On the first year, when I was out of fifth grade, I went to this camp out of curiosity. From the very start, where we watched a newborn Black Footed Ferret being taken care of, I was hooked. I had a blast hiking, touring the area, and just plain socializing. Incidentally, since I had started this camp, I had become less tense, less awkward, and far more social than I was during my early elementary school years.

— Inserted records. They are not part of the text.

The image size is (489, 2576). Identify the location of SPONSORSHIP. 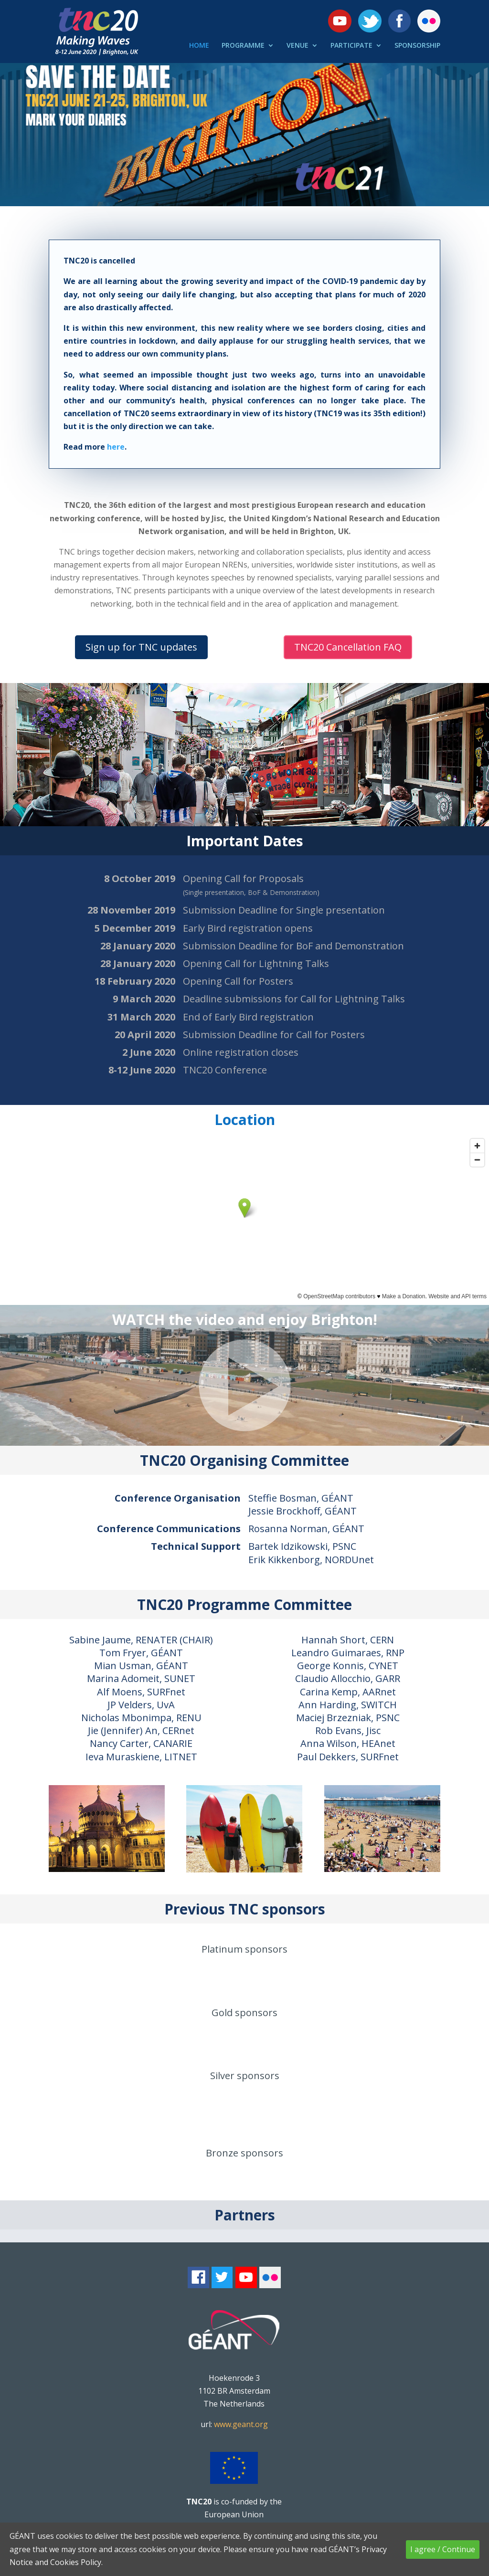
(417, 46).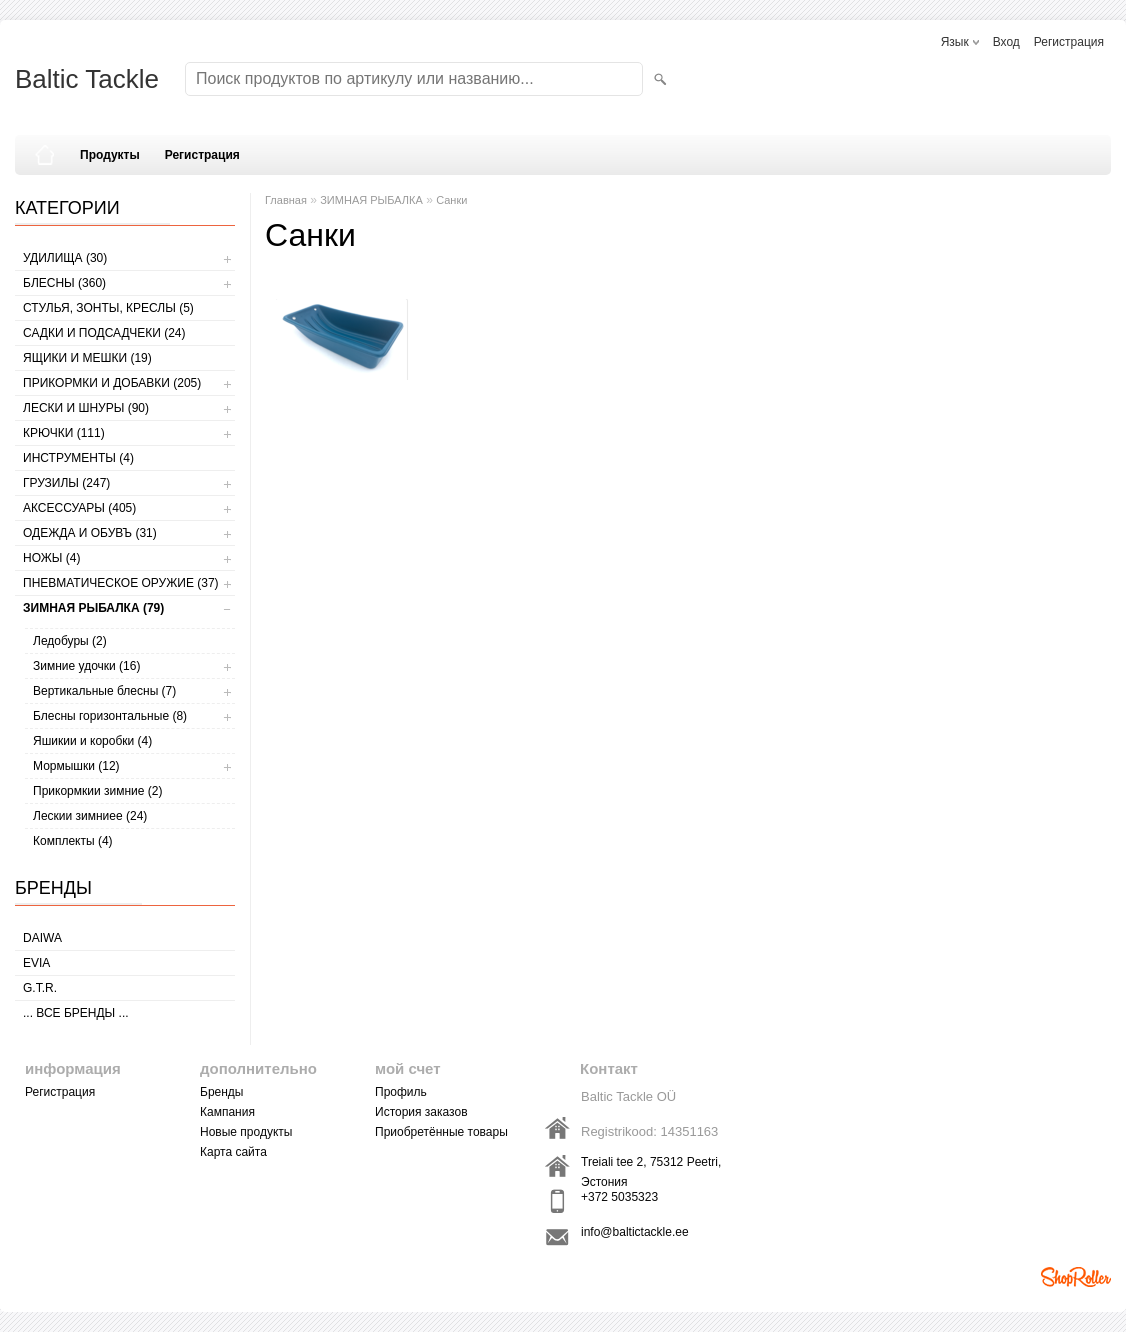 The image size is (1126, 1332). I want to click on Профиль, so click(401, 1092). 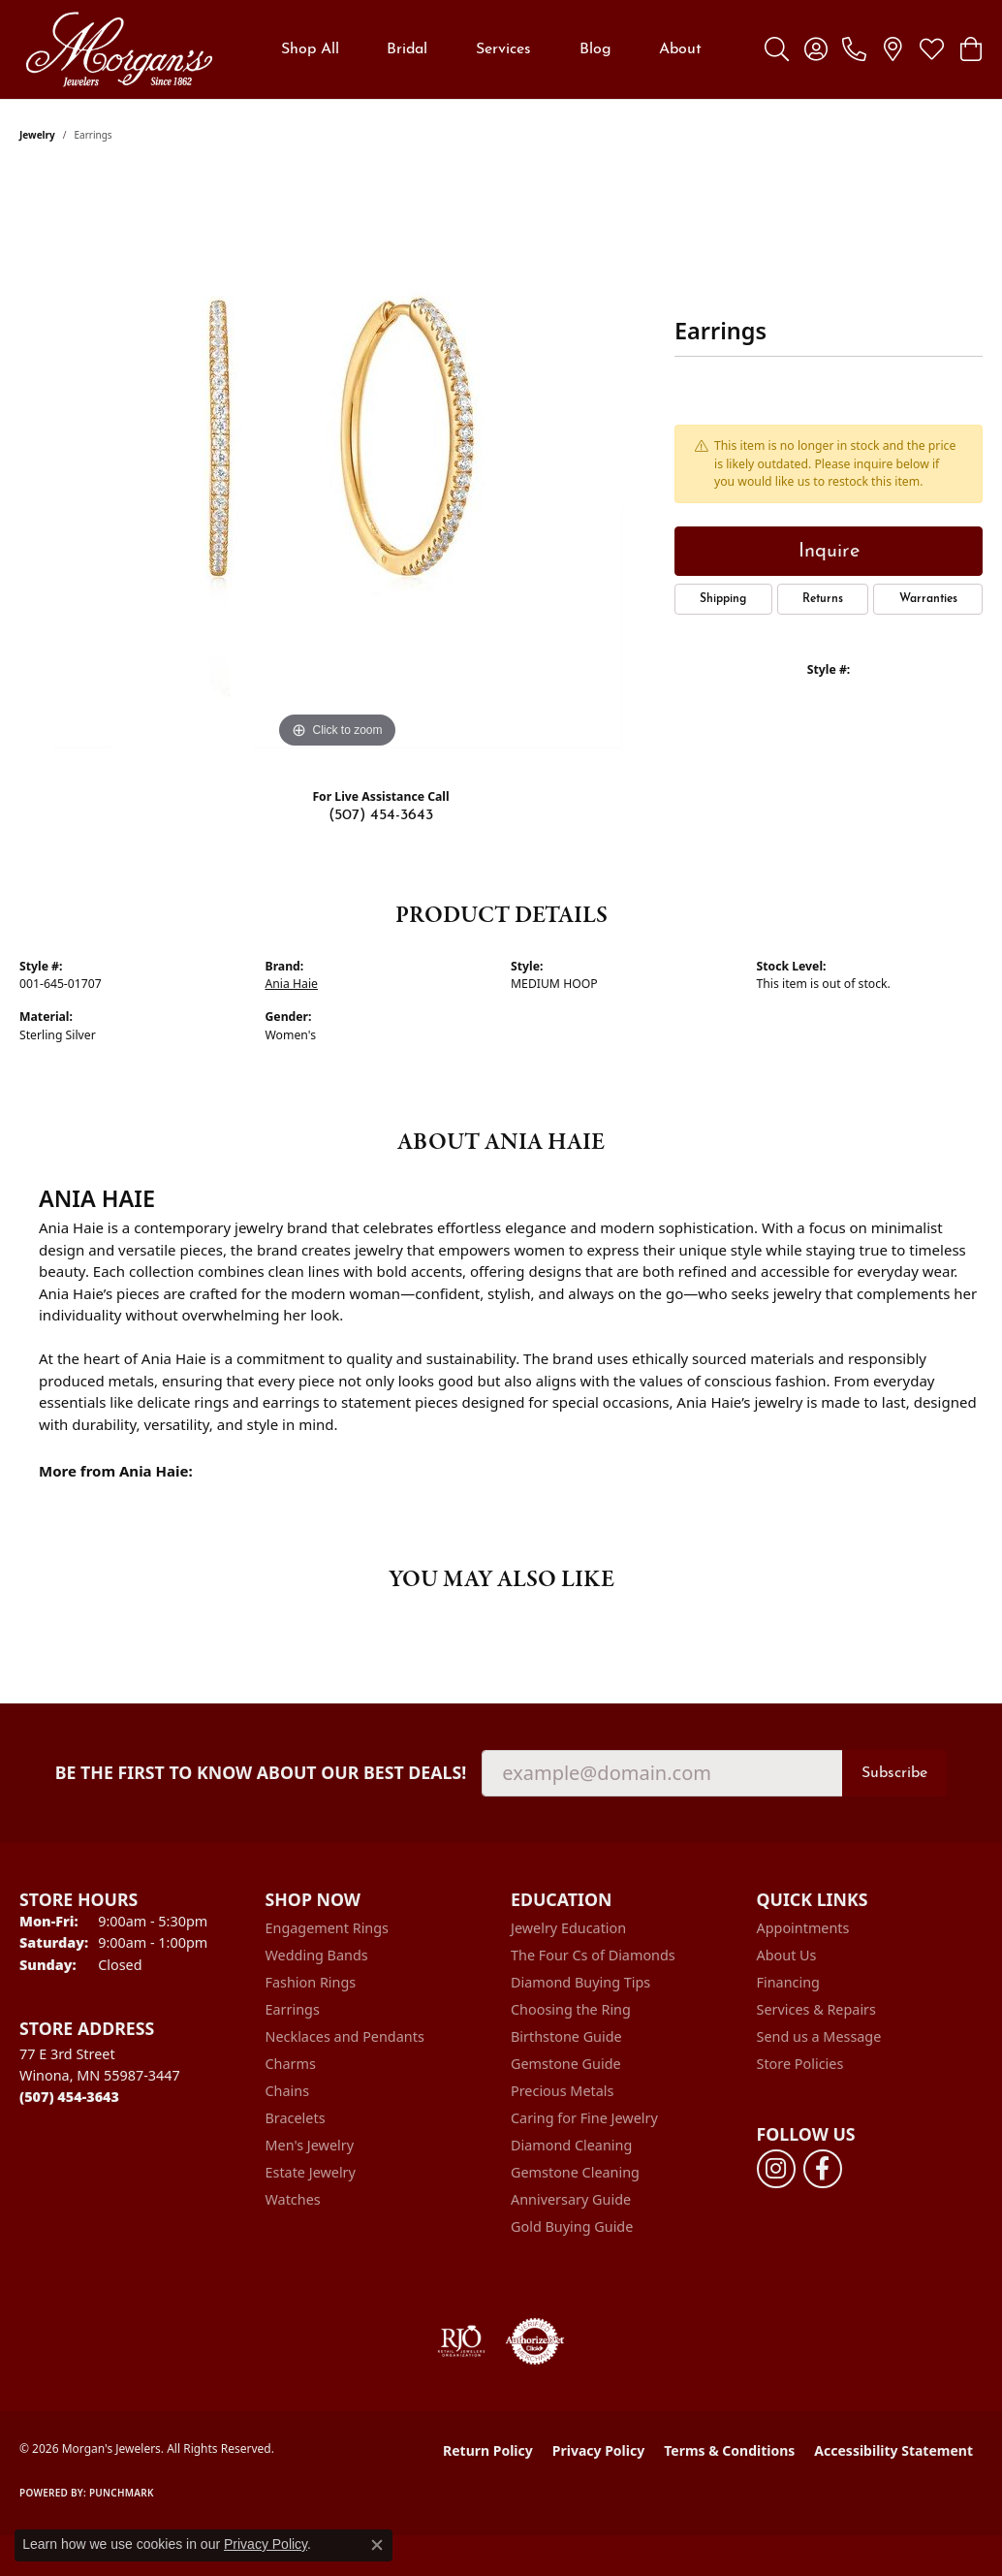 I want to click on Precious Metals [menuitem], so click(x=562, y=2091).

On the second year, I had much more luck finding animals in the wild, aside from the captive ones in the Institute. One of the days, I saw three black bears and a bobcat on the same day! Too accompany that feat, I made at least a dozen new friends, and I even got to interact with a Kiwi! I learned amazing things, like what the diet of all the animals in the SCBI, and even got to pet an endangered Clouded Leopard!

The next two years I stayed there for not one but two full weeks for both years. I got even more social, won many contests in the camp games, had a lot of fun with the students who matured with me, and got to see even more animals.

As the years went on, I became more and more distant from the other campers and the animals of the center, but often I look back, and think “man I want to see them again!” I even was able to revisit some of the hikes in recent years, sniffling tears of nostalgia while doing it. I also revisited the 4-H center where the camp visited last weekend, and I felt many more tears of nostalgia go through to my eyes. What a lovely experience!